> Work item
The records below must be transcribed exactly. Do not include the pictures.

> Source material

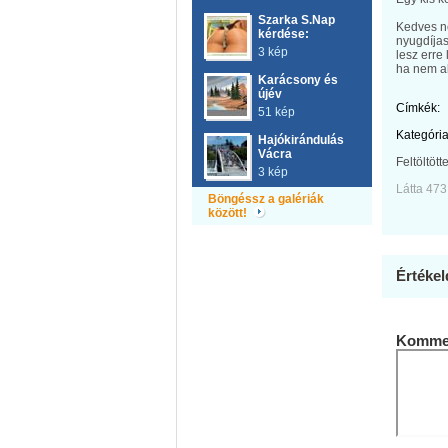
Szarka S.Nap
Kedves né
kérdése:
nyugdíjas
3 kép
lesz erre
ha nem a
Karácsony és
újév
Címkék:
51 kép
Kategória
Hajókirándulás
Vácra
Feltöltött
3 kép
Látta 473
Böngéssz a galériák
között!
Értékel
Kommen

> Answer section
Szarka S.Nap
Kedves né
kérdése:
nyugdíjas
3 kép
lesz erre
ha nem a
Karácsony és
újév
Címkék:
51 kép
Kategória
Hajókirándulás
Vácra
Feltöltött
3 kép
Látta 473
Böngéssz a galériák
között!
Értékel
Kommen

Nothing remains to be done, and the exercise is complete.